Rocket From Gaza Hits Israel, Breaking Cease-Fire


Tsafrir Abayov/Associated Press


Israeli explosives experts gathered near a rocket believed to have been fired from the Gaza Strip, landing near Ashkelon, on Tuesday.







JERUSALEM — A Grad rocket fired from the Gaza Strip struck in southern Israel early Tuesday, threatening to further escalate tensions that have been mounting since Saturday, when a 30-year-old Palestinian prisoner died in an Israeli jail.




The rocket, which came down on a road outside the city of Ashkelon and caused no injuries, was the first from Gaza to hit Israel in the three months since a cease-fire agreement ended eight days of cross-border violence. Israel has violated the cease-fire several times by firing on fishermen and farmers approaching newly relaxed security perimeters, but the agreement has otherwise held.


A subgroup of the Al Aksa Martyrs Brigade, the military wing of the Palestinians’ Fatah faction, said it fired the rocket in response to what it called the “assassination” of Arafat Jaradat, the prisoner who died on Saturday. Palestinian leaders have blamed Mr. Jaradat’s death on what they described as “severe torture” during interrogation, though Israeli officials say the bruising and broken ribs cited as evidence of torture could have been caused by resuscitation efforts.


Mushir al-Masri, a lawmaker from the militant Hamas faction that rules the Gaza Strip, said in an interview that Israel was “fully responsible for the consequences of the wave of the Palestinian public fury.”


After the rocket attack, Israel shut its border crossings with Gaza to goods and people, allowing only “medical, humanitarian and exceptional cases,” according to a statement from the military. President Shimon Peres, who was visiting southern Israel on a previously scheduled tour, said, “Quiet will be met with quiet; missiles will be met with a response.”


Giora Eiland, a senior research fellow at Israel’s Institute for National Security Studies, said renewed rocket fire could change the current delicate balance between Israel and the Palestinians, because international opinion is largely critical of Israel’s actions in the West Bank but is sympathetic when Israel comes under attack from Gaza.

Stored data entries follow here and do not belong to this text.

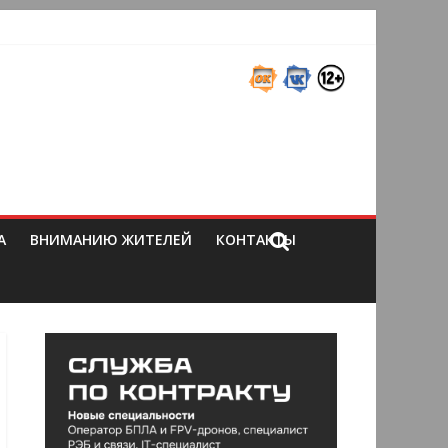
А
ВНИМАНИЮ ЖИТЕЛЕЙ
КОНТАКТЫ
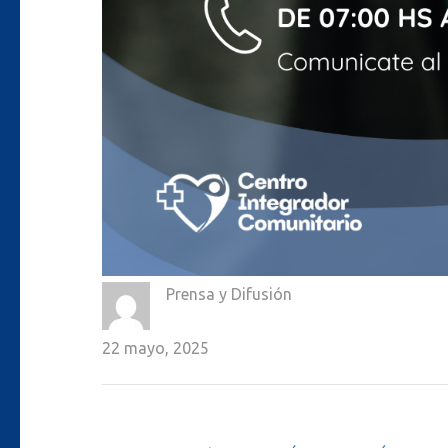
Prensa y Difusión
22 mayo, 2025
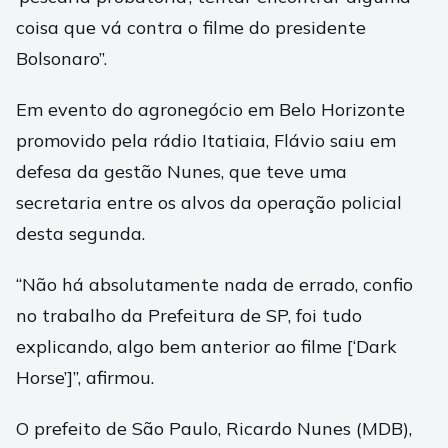
coisa que vá contra o filme do presidente
Bolsonaro”.
Em evento do agronegócio em Belo Horizonte
promovido pela rádio Itatiaia, Flávio saiu em
defesa da gestão Nunes, que teve uma
secretaria entre os alvos da operação policial
desta segunda.
“Não há absolutamente nada de errado, confio
no trabalho da Prefeitura de SP, foi tudo
explicando, algo bem anterior ao filme [‘Dark
Horse’]”, afirmou.
O prefeito de São Paulo, Ricardo Nunes (MDB),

“I believe that it is under control, it can be contained, and with some gestures from both sides and clear messages from Washington — which I understand are coming every few hours — it will be able to prevent an escalation and not to deteriorate ourselves to a third intifada,” Mr. Eiland said, using the Arabic word for uprising. “There is a very delicate line between two conflicting interests: to do something in order to preserve the Jihadiic identity, to preserve the spirit of resistance, to serve so many domestic interests, but not to do something that would bring some unproportional response.”


Fares Akram contributed reporting from Gaza City.